I'm reminded of the" trial" of remote intercessory prayer by Leibovici
published in the BMJ a while back.
In response to the confused comments of respondents, he wrote :
EDITOR---The purpose of the article was to ask the following question:
Would you believe in a study that looks methodologically correct but
tests something that is completely out of people's frame (or model) of
the physical world---for example, retroactive intervention or badly
distilled water for asthma?
There are three ways to deal with this question:
(1) To answer in the affirmative. But this leads to such paradoxes
(some described by those who responded to this article1) that it is
incompatible with scientific work or even daily life.

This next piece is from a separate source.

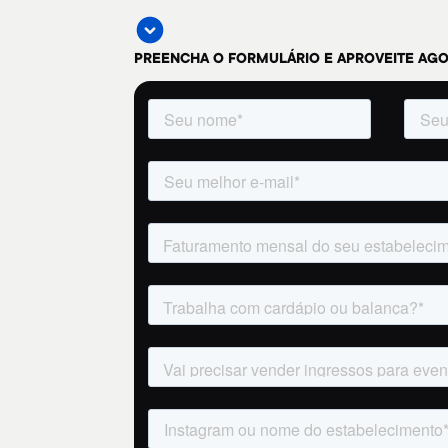
PREENCHA O FORMULÁRIO E APROVEITE AG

(2) To look for methodological or statistical faults. Here an obvious
one was that the duration of fever and the duration of hospital stay are
related. But what if the next study sports perfect methodology and
statistics?
(3) To deny from the beginning that empirical methods can be applied to
questions that are completely outside the scientific model of the
physical world. Or in a more formal way, if the pre-trial probability is
infinitesimally low, the results of the trial will not really change it,
and the trial should not be performed. This, to my mind, turns the
article into a non-study, although the details provided in the
publication (randomisation done only once, statement of a wish,
analysis, etc) are correct.
The article has nothing to do with religion. I believe that prayer is a
real comfort and help to a believer. I do not believe it should be
tested in controlled trials."
[http://bmj.bmjjournals.com/cgi/content/full/324/7344/1037#resp8]

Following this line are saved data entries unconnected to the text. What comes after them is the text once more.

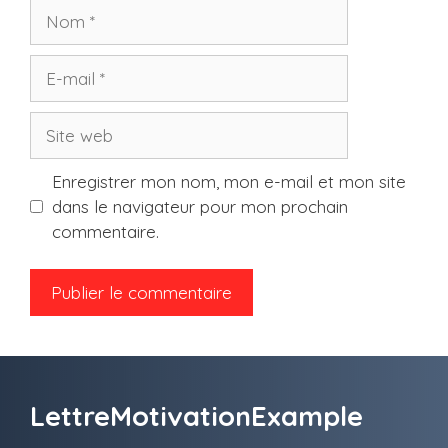
Nom
E-
mail
Site
web
Enregistrer mon nom, mon e-mail et mon site
dans le navigateur pour mon prochain
commentaire.
LettreMotivationExample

I'm also reminded of a wonderful essay by Sehon and Stanley
[http://www.biomedcentral.com/1472-6963/3/14] who wrote :
" "But there is also a more fundamental way in which RCTs cannot stand
apart from basic science. Even when a clinical trial returns positive
results in the treatment arm that satisfy tests of statistical
significance, we will have more confidence in these results when they
have some antecedent biological plausibility. Put more generally, we
would suggest that the degree of confidence appropriate for a clinically
tested claim is a function of both the strength of the clinical result
and the claim's antecedent biological plausibility. "
and
"The dependence of RCTs upon the backdrop of basic science is
unsurprising from the Quinean perspective. The point is essentially an
application of the Quinean doctrine of holism, the claim that our
theories are put to the test as whole bodies rather than being tested
sentence by sentence. (Tonelli and Callahan [31] make a similar point
about the need for theory in interpreting empirical results. However,
they suggest that evidence concerning alternative medicine should be
weighed and interpreted in terms of its theory of disease, e.g.,
theories involving undetectable spirit essences or the like. This does
not follow at all. If we are judging the effectiveness of alternative
medicinal therapies, then we evaluate the evidence in light of the
theory about disease that we believe to be true. It would be a silly and
pointless exercise to evaluate evidence in light of a theory we believe
to be false.)"
Sehon and Stanley approach the notion of evidence-based medicine -- and
the place of the randomized controlled trial in it -- from the
perspective of the Quinean [W.V. Quine -philosopher] Web of Belief. It's
(and Quine's small book) well worth reading.